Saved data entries
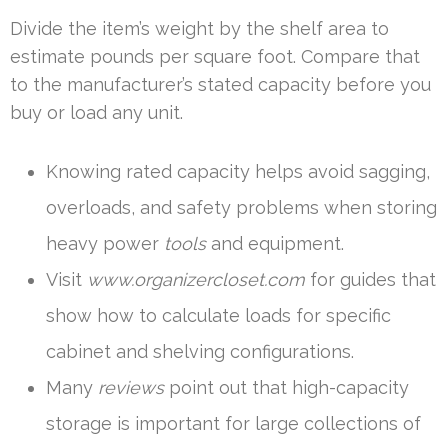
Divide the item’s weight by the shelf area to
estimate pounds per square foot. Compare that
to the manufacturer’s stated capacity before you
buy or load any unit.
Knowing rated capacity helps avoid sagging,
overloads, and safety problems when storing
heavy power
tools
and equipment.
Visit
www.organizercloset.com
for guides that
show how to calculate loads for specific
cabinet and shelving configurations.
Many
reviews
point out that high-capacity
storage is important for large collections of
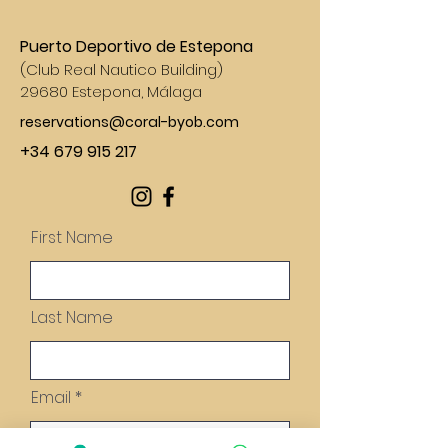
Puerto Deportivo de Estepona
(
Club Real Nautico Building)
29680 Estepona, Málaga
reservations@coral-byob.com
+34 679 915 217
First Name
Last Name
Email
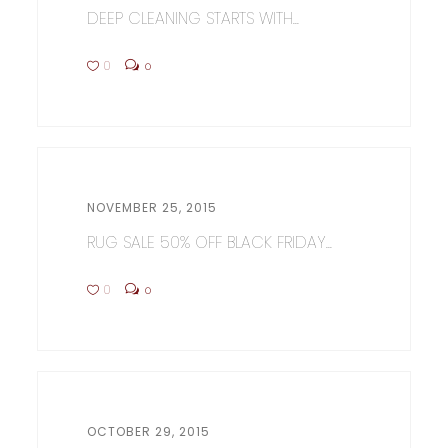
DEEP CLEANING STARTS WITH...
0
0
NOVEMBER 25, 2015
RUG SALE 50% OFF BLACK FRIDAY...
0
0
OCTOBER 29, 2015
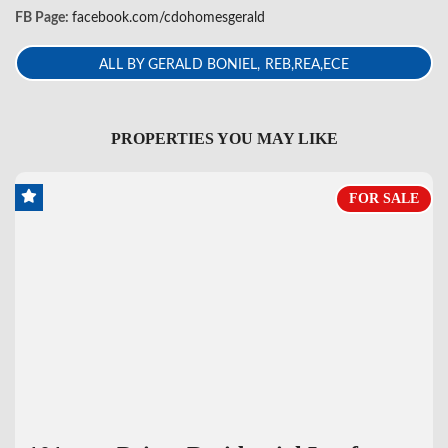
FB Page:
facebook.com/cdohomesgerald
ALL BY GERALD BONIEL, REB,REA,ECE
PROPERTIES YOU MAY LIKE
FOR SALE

EXERCISE OBJECTIVE:
Images are to be skipped, and each line above is to be returned exactly.

FINISHED TASK:
Divide the item’s weight by the shelf area to
estimate pounds per square foot. Compare that
to the manufacturer’s stated capacity before you
buy or load any unit.
Knowing rated capacity helps avoid sagging,
overloads, and safety problems when storing
heavy power
tools
and equipment.
Visit
www.organizercloset.com
for guides that
show how to calculate loads for specific
cabinet and shelving configurations.
Many
reviews
point out that high-capacity
storage is important for large collections of
Puerto Deportivo de Estepona
(
Club Real Nautico Building)
29680 Estepona, Málaga
reservations@coral-byob.com
+34 679 915 217
First Name
Last Name
Email
DEEP CLEANING STARTS WITH...
0
0
NOVEMBER 25, 2015
RUG SALE 50% OFF BLACK FRIDAY...
0
0
OCTOBER 29, 2015
FB Page:
facebook.com/cdohomesgerald
ALL BY GERALD BONIEL, REB,REA,ECE
PROPERTIES YOU MAY LIKE
FOR SALE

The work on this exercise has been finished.